Nike 1Q net income jumps




BEAVERTON, Ore. — Strong demand for Nike’s shoes and apparel in North America and Europe, as well as price increases in regions around the world, helped the athletic goods maker’s net income rise 38 percent in the fiscal first quarter.

Results beat expectations and the company’s shares rose 6 percent in aftermarket trading.

Nike has been dealing with Europe’s fluctuating economy and a slowdown in growth in China. The company has been working to reduce its inventory in China and reworking its offerings there to adapt to the changing tastes of Chinese consumers. In a call with analysts, the company said it expects China revenue to grow in the second quarter and be roughly flat for the year as it works to turnaround results.

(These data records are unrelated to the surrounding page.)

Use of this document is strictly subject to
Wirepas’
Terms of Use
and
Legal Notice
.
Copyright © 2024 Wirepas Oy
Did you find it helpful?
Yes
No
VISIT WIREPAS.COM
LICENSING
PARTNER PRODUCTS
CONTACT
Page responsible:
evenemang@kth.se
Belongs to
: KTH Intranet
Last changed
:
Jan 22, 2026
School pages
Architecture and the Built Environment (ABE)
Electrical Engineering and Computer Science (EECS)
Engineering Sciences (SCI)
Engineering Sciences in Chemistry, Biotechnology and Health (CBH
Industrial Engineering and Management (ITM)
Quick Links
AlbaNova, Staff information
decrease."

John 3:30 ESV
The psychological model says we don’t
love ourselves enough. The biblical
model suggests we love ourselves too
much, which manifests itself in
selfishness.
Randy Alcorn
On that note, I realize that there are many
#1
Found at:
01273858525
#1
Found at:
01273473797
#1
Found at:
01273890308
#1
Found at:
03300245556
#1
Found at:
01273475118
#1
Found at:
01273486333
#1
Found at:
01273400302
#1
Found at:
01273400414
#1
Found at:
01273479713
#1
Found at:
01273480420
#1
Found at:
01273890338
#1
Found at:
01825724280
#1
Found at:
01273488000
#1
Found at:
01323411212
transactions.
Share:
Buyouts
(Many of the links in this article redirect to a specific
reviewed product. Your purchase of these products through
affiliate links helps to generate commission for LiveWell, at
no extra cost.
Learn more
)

“We continue to make progress on repositioning this market for long-term sustainable growth,” said CEO Mark Parker.

Meanwhile, Nike has been enjoying strong demand in its largest market, North America, where it has been selling off less profitable brands like Umbro to focus on core brands like Nike and Converse. All categories except golf grew in North America during the quarter.

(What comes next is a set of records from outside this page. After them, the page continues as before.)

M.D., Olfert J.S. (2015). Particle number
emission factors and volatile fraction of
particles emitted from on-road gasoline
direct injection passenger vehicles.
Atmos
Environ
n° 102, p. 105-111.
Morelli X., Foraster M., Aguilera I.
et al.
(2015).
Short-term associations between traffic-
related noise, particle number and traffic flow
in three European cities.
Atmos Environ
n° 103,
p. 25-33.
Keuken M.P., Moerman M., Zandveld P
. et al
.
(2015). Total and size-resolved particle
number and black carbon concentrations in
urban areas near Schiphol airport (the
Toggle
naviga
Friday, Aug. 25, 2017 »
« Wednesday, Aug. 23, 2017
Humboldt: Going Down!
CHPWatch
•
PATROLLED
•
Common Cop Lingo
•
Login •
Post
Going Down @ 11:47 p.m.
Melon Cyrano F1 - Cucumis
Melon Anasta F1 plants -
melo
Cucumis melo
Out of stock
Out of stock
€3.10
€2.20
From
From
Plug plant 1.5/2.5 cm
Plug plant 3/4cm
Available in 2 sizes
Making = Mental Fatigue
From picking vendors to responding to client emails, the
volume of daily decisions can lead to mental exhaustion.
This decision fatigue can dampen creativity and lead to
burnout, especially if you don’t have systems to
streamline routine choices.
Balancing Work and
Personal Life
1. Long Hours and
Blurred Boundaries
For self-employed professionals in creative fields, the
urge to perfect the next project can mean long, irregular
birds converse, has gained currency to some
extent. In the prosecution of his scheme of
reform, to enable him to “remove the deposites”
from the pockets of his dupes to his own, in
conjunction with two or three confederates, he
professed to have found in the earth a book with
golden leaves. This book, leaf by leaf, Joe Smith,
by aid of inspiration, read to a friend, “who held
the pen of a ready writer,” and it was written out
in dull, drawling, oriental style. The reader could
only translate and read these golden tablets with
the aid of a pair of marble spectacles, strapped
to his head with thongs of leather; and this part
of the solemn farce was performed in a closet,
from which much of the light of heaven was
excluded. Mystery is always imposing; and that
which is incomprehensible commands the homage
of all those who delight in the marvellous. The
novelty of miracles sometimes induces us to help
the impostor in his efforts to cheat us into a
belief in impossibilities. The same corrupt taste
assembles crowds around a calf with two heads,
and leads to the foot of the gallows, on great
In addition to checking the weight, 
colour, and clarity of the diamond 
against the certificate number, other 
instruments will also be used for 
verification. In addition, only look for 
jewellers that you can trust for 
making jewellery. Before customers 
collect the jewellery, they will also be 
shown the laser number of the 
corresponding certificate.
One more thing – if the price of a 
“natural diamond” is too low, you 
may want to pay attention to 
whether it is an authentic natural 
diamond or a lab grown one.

Nike Inc. said Thursday its net income for the three months that ended on Aug. 31 rose to $780 million, or 86 cents per share. That compares with net income of $567 million, or 63 cents per share a year ago. That beat analyst expectations of 78 cents per share, according to research firm FactSet.

Net income was helped by easing costs for raw materials and selling fewer items at a discount, partly offset by higher labor costs and the stronger dollar.

The company, based in Beaverton, Ore., says revenue rose 8 percent to $6.97 billion. Analysts expected revenue of $6.96 billion. Nike brand revenue rose 7 percent to $6.5 billion and was higher in running, basketball, soccer and men’s training. That offset a slight decline in sportswear. Converse revenue rose 16 percent to $494 million.